According to the latest monthly survey by the Kaiser Family Foundation, around 61 percent of adults have either received their first dose or are excited about one, up from 47 percent in January.

The shift was most noticeable among black Americans, some of whom were hesitant before but also had access problems. Since February, 14 percent more black adults said they wanted or had already received the vaccine. Overall, black adults, who have also received violent advertising campaigns from celebrities, local black doctors, clergy and public health officials, now want the vaccine in numbers almost comparable to other leading populations: 55 percent compared with 61 percent for Latinos and 64 percent for whites.

The Biden government has made justice a focus of its pandemic response, adding mass vaccination centers in several underserved communities.
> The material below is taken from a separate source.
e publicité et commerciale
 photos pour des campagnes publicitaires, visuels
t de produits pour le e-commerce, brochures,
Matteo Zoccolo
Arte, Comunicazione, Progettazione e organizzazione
In early March, a New York Times analysis of state-reported race and ethnicity information found that vaccination rates for blacks in the United States were half that for whites and the gap was even greater for Hispanic Americans.

Dr. Reed Tuckson, founder of the Black Coalition Against Covid, welcomed the rising adoption rates but noted that practical issues still stand in the way of inclusion.
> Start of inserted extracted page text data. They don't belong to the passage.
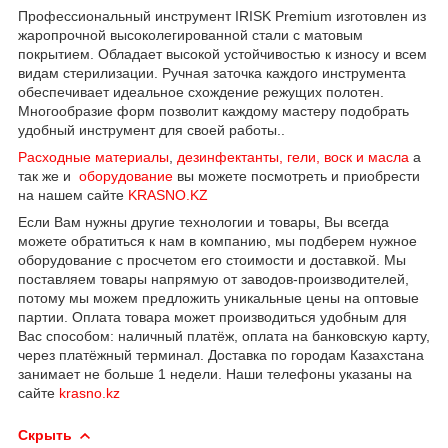
Профессиональный инструмент IRISK Premium изготовлен из
жаропрочной высоколегированной стали с матовым
покрытием. Обладает высокой устойчивостью к износу и всем
видам стерилизации. Ручная заточка каждого инструмента
обеспечивает идеальное схождение режущих полотен.
Многообразие форм позволит каждому мастеру подобрать
удобный инструмент для своей работы..
Расходные материалы
,
дезинфектанты, гели, воск и масла
а
так же и
оборудование
вы можете посмотреть и приобрести
на нашем сайте
KRASNO.KZ
Если Вам нужны другие технологии и товары, Вы всегда
можете обратиться к нам в компанию, мы подберем нужное
оборудование с просчетом его стоимости и доставкой. Мы
поставляем товары напрямую от заводов-производителей,
потому мы можем предложить уникальные цены на оптовые
партии. Оплата товара может производиться удобным для
Вас способом: наличный платёж, оплата на банковскую карту,
через платёжный терминал. Доставка по городам Казахстана
занимает не больше 1 недели. Наши телефоны указаны на
сайте
krasno.kz
Скрыть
“The data and our anecdotal feedback encourage and support the need for equitable distribution and easily accessible vaccination sites run by trustworthy organizations,” he said. “The system has to support these decisions by doing the right thing to do the simple thing.”

Overall, the survey showed that the so-called waiting group – people who have not yet made a decision – is shrinking accordingly, now at 17 percent compared to 31 percent in January. The seven-day average of vaccines administered hit 2.77 million on Tuesday, an increase from the pace of the previous week. This is based on data reported by the Centers for Disease Control and Prevention.
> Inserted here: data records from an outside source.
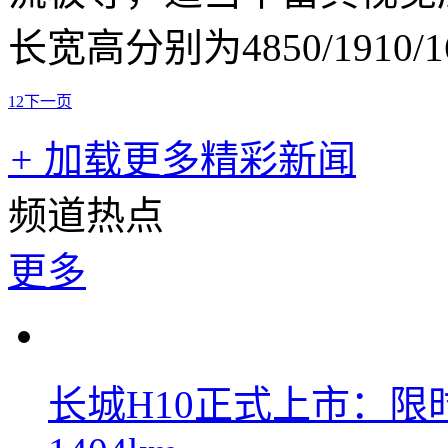
长宽高分别为4850/1910/
1
2
下一页
+
加载更多精彩新闻
频道热点
更多
长城H10正式上市：限时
The survey was conducted March 15-22 among a random sample of 1,862 adults.

Despite the progress, one in five adults (20 percent) said they would either definitely refuse the shot or would only be vaccinated if necessary for their job or school. A number of employers and institutions are considering making such a requirement. Last week, Rutgers University became the first major academic institution to require students to receive the vaccine this fall (with exceptions for medical or religious reasons).

The people most likely to speak out against vaccination identify themselves as Republicans (29 percent) or white Evangelical Christians (28 percent). In contrast, only 10 percent of black adults said they definitely wouldn’t get it.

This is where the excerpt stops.